## What this task involves:
Exactly how many lines in this data contain the word "شیرآلات"? Only the number should be given.

## Data excerpts:
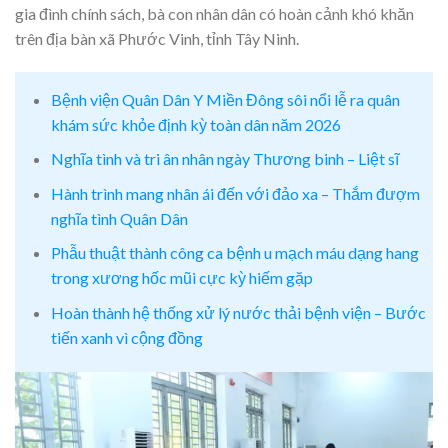
gia đình chính sách, bà con nhân dân có hoàn cảnh khó khăn
trên địa bàn xã Phước Vinh, tỉnh Tây Ninh.
Bệnh viện Quân Dân Y Miền Đông sôi nổi lễ ra quân
khám sức khỏe định kỳ toàn dân năm 2026
Nghĩa tình và tri ân nhân ngày Thương binh – Liệt sĩ
Hành trình mang nhân ái đến với đảo xa – Thắm đượm
nghĩa tình Quân Dân
Phẫu thuật thành công ca bệnh u mạch máu dạng hang
trong xương hốc mũi cực kỳ hiếm gặp
Hoàn thành hệ thống xử lý nước thải bệnh viện – Bước
tiến xanh vì cộng đồng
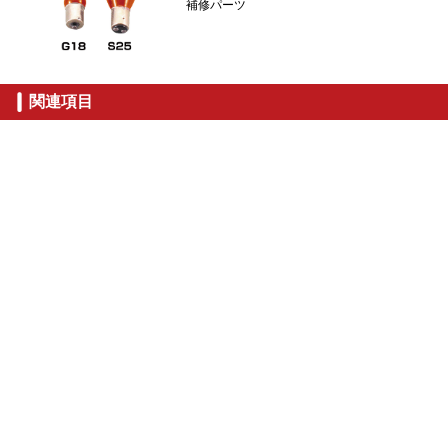
補修パーツ
関連項目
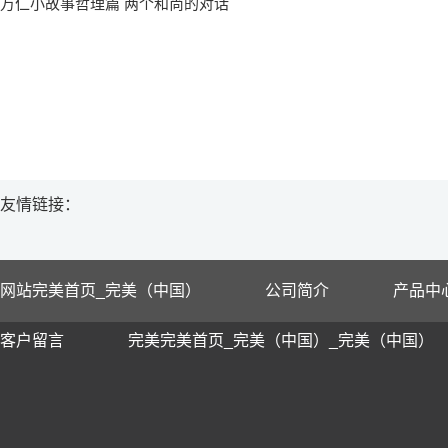
万仁小故事哲理篇 两个和尚的对话
友情链接：
网站完美首页_完美（中国）
公司简介
产品中
客户留言
完美完美首页_完美（中国）_完美（中国）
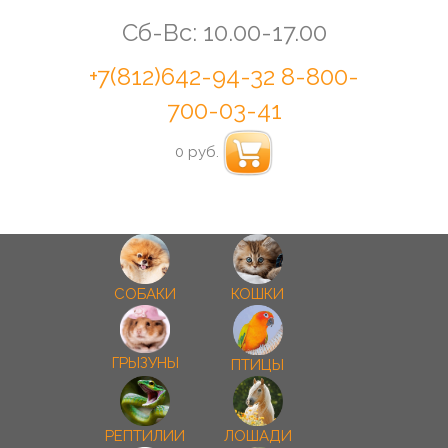
Сб-Вс: 10.00-17.00
+7(812)642-94-32
8-800-
700-03-41
0 руб.
СОБАКИ
КОШКИ
ГРЫЗУНЫ
ПТИЦЫ
РЕПТИЛИИ
ЛОШАДИ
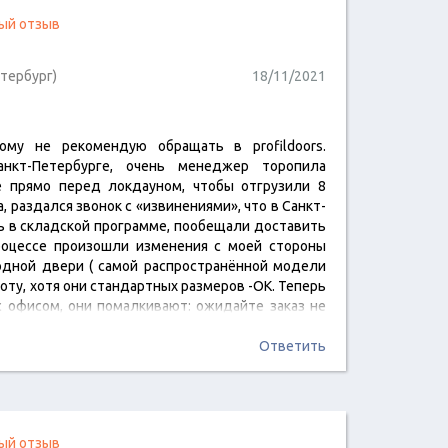
ый отзыв
тербург)
18/11/2021
ому не рекомендую обращать в profildoors.
читать отзыв
нкт-Петербурге, очень менеджер торопила
е прямо перед локдауном, чтобы отгрузили 8
, раздался звонок с «извинениями», что в Санкт-
ь в складской программе, пообещали доставить
роцессе произошли изменения с моей стороны
одной двери ( самой распространённой модели
боту, хотя они стандартных размеров -ОК. Теперь
 с офисом, они помалкивают: ожидайте заказ не
конный вопрос: как так - ответ, что срок поставки
Ответить
ый отзыв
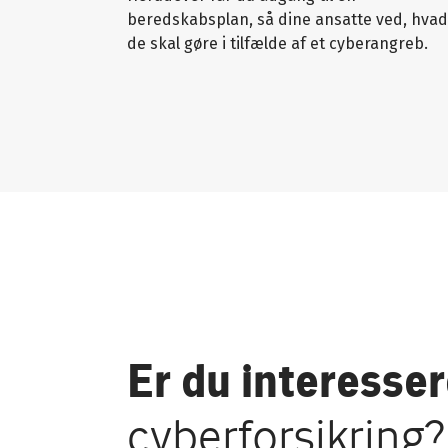
beredskabsplan, så dine ansatte ved, hvad
de skal gøre i tilfælde af et cyberangreb.
Er du interesser
cyberforsikring?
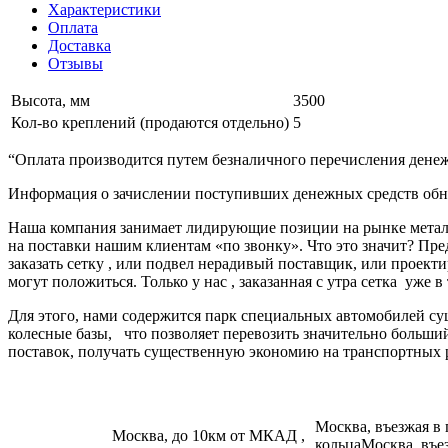
Характеристики
Оплата
Доставка
Отзывы
Высота, мм
3500
Кол-во креплений (продаются отдельно)
5
“Оплата производится путем безналичного перечисления денеж
Информация о зачислении поступивших денежных средств обно
Наша компания занимает лидирующие позиции на рынке металл
на поставки нашим клиентам «по звонку». Что это значит? Пре
заказать сетку , или подвел нерадивый поставщик, или про
могут положиться. Только у нас , заказанная с утра сетка уже в
Для этого, нами содержится парк специальных автомобилей с
колесные базы, что позволяет перевозить значительно больш
поставок, получать существенную экономию на транспортных 
Москва, въезжая в
Москва, до 10км от МКАД ,
кольцаМосква, въе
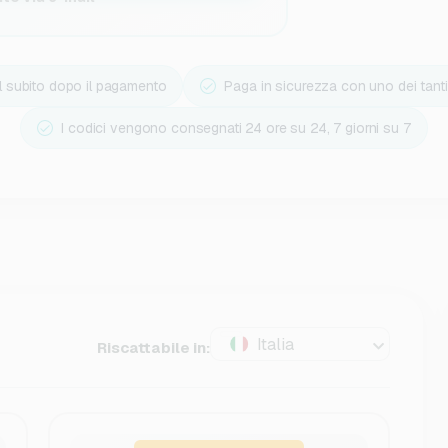
il subito dopo il pagamento
Paga in sicurezza con uno dei tanti 
I codici vengono consegnati 24 ore su 24, 7 giorni su 7
Italia
Riscattabile in:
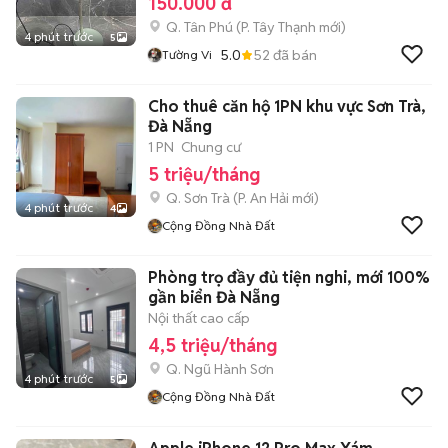
150.000 đ
Q. Tân Phú
(
P. Tây Thạnh
mới)
4 phút trước
5
5.0
52
đã bán
Tường Vi
Cho thuê căn hộ 1PN khu vực Sơn Trà,
Đà Nẵng
1 PN
Chung cư
5 triệu/tháng
Q. Sơn Trà
(
P. An Hải
mới)
4 phút trước
4
Cộng Đồng Nhà Đất
Phòng trọ đầy đủ tiện nghi, mới 100%
gần biển Đà Nẵng
Nội thất cao cấp
4,5 triệu/tháng
Q. Ngũ Hành Sơn
4 phút trước
5
Cộng Đồng Nhà Đất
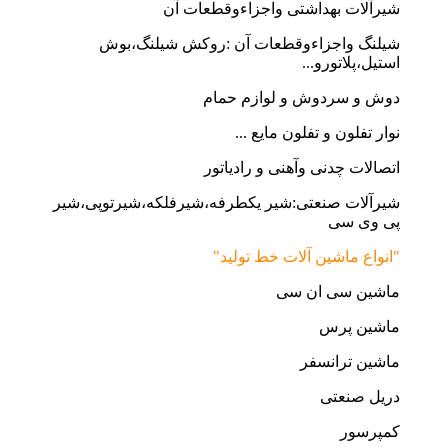
شیرآلات بهداشتی واجزاءوقطعات آن
شیلنگ واجزاءوقطعات آن :روکش شیلنگ،بوش
استیل،پلاتورو...
دوش و سردوش و لوازم حمام
نوار تفلون و تفلون مایع ...
اتصالات چدنی وآهنی و رادیاتور
شیرآلات صنعتی:شیر یکطرفه،شیرفلکه،شیرتوپی،شیر
پی وی سی
"انواع ماشین آلات خط تولید"
ماشین سی ان سی
ماشین پرس
ماشین ترانسفر
دریل صنعتی
کمپرسور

## Reply to the task:
2